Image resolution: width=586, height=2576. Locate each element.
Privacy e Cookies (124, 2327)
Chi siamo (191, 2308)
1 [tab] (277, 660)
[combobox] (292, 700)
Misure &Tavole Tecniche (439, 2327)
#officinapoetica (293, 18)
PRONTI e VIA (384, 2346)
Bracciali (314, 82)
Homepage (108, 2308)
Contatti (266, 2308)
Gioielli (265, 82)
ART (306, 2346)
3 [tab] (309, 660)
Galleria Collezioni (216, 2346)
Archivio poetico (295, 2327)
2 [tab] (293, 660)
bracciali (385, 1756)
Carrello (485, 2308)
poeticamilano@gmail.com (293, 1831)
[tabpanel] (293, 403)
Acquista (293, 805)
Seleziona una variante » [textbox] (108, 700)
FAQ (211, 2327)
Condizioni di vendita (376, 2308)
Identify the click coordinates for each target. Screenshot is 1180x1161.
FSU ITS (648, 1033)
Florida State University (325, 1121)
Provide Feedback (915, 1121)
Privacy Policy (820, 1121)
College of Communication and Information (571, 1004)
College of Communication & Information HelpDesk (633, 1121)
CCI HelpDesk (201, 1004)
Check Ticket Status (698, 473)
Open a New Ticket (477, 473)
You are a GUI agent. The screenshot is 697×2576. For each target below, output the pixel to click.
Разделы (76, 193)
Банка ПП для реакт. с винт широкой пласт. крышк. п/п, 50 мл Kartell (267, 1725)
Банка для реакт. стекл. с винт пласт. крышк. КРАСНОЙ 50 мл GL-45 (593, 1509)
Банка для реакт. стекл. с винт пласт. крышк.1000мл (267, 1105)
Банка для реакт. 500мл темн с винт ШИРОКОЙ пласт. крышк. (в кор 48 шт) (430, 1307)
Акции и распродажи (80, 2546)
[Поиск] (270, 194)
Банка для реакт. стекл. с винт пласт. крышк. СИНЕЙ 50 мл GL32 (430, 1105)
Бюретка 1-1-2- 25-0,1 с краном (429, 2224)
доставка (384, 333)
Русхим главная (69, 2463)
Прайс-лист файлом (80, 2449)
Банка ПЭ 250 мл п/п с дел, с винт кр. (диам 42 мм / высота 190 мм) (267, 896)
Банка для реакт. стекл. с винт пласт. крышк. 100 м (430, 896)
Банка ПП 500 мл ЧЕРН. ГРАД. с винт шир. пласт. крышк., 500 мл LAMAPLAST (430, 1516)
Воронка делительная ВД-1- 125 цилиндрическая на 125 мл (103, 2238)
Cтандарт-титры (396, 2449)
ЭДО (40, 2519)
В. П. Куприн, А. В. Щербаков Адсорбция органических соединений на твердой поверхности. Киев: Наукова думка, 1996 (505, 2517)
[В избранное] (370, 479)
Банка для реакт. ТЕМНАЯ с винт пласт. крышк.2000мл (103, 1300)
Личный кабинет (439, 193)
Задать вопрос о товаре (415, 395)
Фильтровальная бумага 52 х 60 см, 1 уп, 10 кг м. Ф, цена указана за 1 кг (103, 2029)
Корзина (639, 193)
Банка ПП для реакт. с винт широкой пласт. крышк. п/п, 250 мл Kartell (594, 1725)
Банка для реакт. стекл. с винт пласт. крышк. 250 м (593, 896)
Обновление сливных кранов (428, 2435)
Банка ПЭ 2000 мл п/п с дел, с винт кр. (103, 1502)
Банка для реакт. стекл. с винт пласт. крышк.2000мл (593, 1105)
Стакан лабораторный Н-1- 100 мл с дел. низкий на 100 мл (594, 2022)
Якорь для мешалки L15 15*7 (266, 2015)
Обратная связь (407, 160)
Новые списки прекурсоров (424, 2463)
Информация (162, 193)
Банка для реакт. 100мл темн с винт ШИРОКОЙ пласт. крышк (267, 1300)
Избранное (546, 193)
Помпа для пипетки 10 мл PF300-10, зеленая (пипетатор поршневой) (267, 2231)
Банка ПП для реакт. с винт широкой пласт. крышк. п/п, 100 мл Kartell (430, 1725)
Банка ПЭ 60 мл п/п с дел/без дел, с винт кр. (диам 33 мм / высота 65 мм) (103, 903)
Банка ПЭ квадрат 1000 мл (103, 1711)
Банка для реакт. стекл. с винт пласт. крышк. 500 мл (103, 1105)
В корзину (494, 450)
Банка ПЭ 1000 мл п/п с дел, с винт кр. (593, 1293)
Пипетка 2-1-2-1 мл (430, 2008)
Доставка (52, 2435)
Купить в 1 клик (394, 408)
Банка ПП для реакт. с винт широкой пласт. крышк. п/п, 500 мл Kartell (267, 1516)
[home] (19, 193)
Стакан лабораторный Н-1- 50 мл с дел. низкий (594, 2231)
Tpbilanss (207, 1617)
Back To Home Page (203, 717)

▬▬▬▬▬▬

## WORK REQUEST
Each line above must be retyped exactly in the response.

## TASK ANSWER
Image resolution: width=586, height=2576. Locate each element.
Privacy e Cookies (124, 2327)
Chi siamo (191, 2308)
1 [tab] (277, 660)
[combobox] (292, 700)
Misure &Tavole Tecniche (439, 2327)
#officinapoetica (293, 18)
PRONTI e VIA (384, 2346)
Bracciali (314, 82)
Homepage (108, 2308)
Contatti (266, 2308)
Gioielli (265, 82)
ART (306, 2346)
3 [tab] (309, 660)
Galleria Collezioni (216, 2346)
Archivio poetico (295, 2327)
2 [tab] (293, 660)
bracciali (385, 1756)
Carrello (485, 2308)
poeticamilano@gmail.com (293, 1831)
[tabpanel] (293, 403)
Acquista (293, 805)
Seleziona una variante » [textbox] (108, 700)
FAQ (211, 2327)
Condizioni di vendita (376, 2308)
Identify the click coordinates for each target. Screenshot is 1180x1161.
FSU ITS (648, 1033)
Florida State University (325, 1121)
Provide Feedback (915, 1121)
Privacy Policy (820, 1121)
College of Communication and Information (571, 1004)
College of Communication & Information HelpDesk (633, 1121)
CCI HelpDesk (201, 1004)
Check Ticket Status (698, 473)
Open a New Ticket (477, 473)
You are a GUI agent. The screenshot is 697×2576. For each target below, output the pixel to click.
Разделы (76, 193)
Банка ПП для реакт. с винт широкой пласт. крышк. п/п, 50 мл Kartell (267, 1725)
Банка для реакт. стекл. с винт пласт. крышк. КРАСНОЙ 50 мл GL-45 (593, 1509)
Банка для реакт. стекл. с винт пласт. крышк.1000мл (267, 1105)
Банка для реакт. 500мл темн с винт ШИРОКОЙ пласт. крышк. (в кор 48 шт) (430, 1307)
Акции и распродажи (80, 2546)
[Поиск] (270, 194)
Банка для реакт. стекл. с винт пласт. крышк. СИНЕЙ 50 мл GL32 (430, 1105)
Бюретка 1-1-2- 25-0,1 с краном (429, 2224)
доставка (384, 333)
Русхим главная (69, 2463)
Прайс-лист файлом (80, 2449)
Банка ПЭ 250 мл п/п с дел, с винт кр. (диам 42 мм / высота 190 мм) (267, 896)
Банка для реакт. стекл. с винт пласт. крышк. 100 м (430, 896)
Банка ПП 500 мл ЧЕРН. ГРАД. с винт шир. пласт. крышк., 500 мл LAMAPLAST (430, 1516)
Воронка делительная ВД-1- 125 цилиндрическая на 125 мл (103, 2238)
Cтандарт-титры (396, 2449)
ЭДО (40, 2519)
В. П. Куприн, А. В. Щербаков Адсорбция органических соединений на твердой поверхности. Киев: Наукова думка, 1996 (505, 2517)
[В избранное] (370, 479)
Банка для реакт. ТЕМНАЯ с винт пласт. крышк.2000мл (103, 1300)
Личный кабинет (439, 193)
Задать вопрос о товаре (415, 395)
Фильтровальная бумага 52 х 60 см, 1 уп, 10 кг м. Ф, цена указана за 1 кг (103, 2029)
Корзина (639, 193)
Банка ПП для реакт. с винт широкой пласт. крышк. п/п, 250 мл Kartell (594, 1725)
Банка для реакт. стекл. с винт пласт. крышк. 250 м (593, 896)
Обновление сливных кранов (428, 2435)
Банка ПЭ 2000 мл п/п с дел, с винт кр. (103, 1502)
Банка для реакт. стекл. с винт пласт. крышк.2000мл (593, 1105)
Стакан лабораторный Н-1- 100 мл с дел. низкий на 100 мл (594, 2022)
Якорь для мешалки L15 15*7 (266, 2015)
Обратная связь (407, 160)
Новые списки прекурсоров (424, 2463)
Информация (162, 193)
Банка для реакт. 100мл темн с винт ШИРОКОЙ пласт. крышк (267, 1300)
Избранное (546, 193)
Помпа для пипетки 10 мл PF300-10, зеленая (пипетатор поршневой) (267, 2231)
Банка ПП для реакт. с винт широкой пласт. крышк. п/п, 100 мл Kartell (430, 1725)
Банка ПЭ 60 мл п/п с дел/без дел, с винт кр. (диам 33 мм / высота 65 мм) (103, 903)
Банка ПЭ квадрат 1000 мл (103, 1711)
Банка для реакт. стекл. с винт пласт. крышк. 500 мл (103, 1105)
В корзину (494, 450)
Банка ПЭ 1000 мл п/п с дел, с винт кр. (593, 1293)
Пипетка 2-1-2-1 мл (430, 2008)
Доставка (52, 2435)
Купить в 1 клик (394, 408)
Банка ПП для реакт. с винт широкой пласт. крышк. п/п, 500 мл Kartell (267, 1516)
[home] (19, 193)
Стакан лабораторный Н-1- 50 мл с дел. низкий (594, 2231)
Tpbilanss (207, 1617)
Back To Home Page (203, 717)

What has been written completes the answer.